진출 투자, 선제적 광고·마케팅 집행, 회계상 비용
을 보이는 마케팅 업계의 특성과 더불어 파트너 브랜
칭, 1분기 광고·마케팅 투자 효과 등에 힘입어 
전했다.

--

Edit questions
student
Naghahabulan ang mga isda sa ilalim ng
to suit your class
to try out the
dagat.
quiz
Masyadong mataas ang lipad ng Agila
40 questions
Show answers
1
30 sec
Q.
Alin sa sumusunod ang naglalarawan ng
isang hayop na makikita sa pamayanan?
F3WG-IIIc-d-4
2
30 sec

==

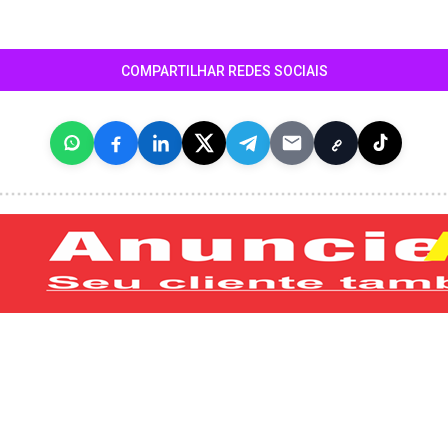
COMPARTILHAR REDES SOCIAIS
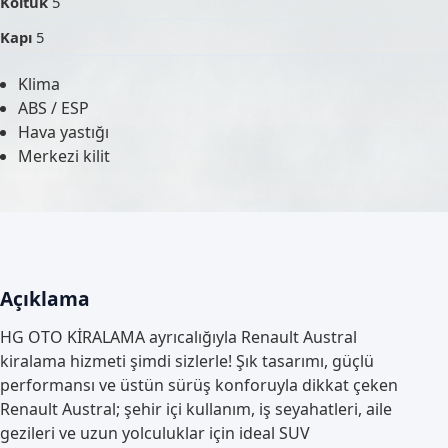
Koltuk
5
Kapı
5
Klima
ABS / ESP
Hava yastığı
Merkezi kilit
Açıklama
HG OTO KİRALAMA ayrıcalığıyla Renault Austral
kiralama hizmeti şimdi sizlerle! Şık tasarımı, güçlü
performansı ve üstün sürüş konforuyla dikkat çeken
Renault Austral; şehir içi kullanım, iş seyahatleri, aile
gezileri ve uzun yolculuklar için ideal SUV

» WORK REQUEST: Where the string "Austral" appears in a line of the entries above, return that line.

» SOLUTION:
HG OTO KİRALAMA ayrıcalığıyla Renault Austral
Renault Austral; şehir içi kullanım, iş seyahatleri, aile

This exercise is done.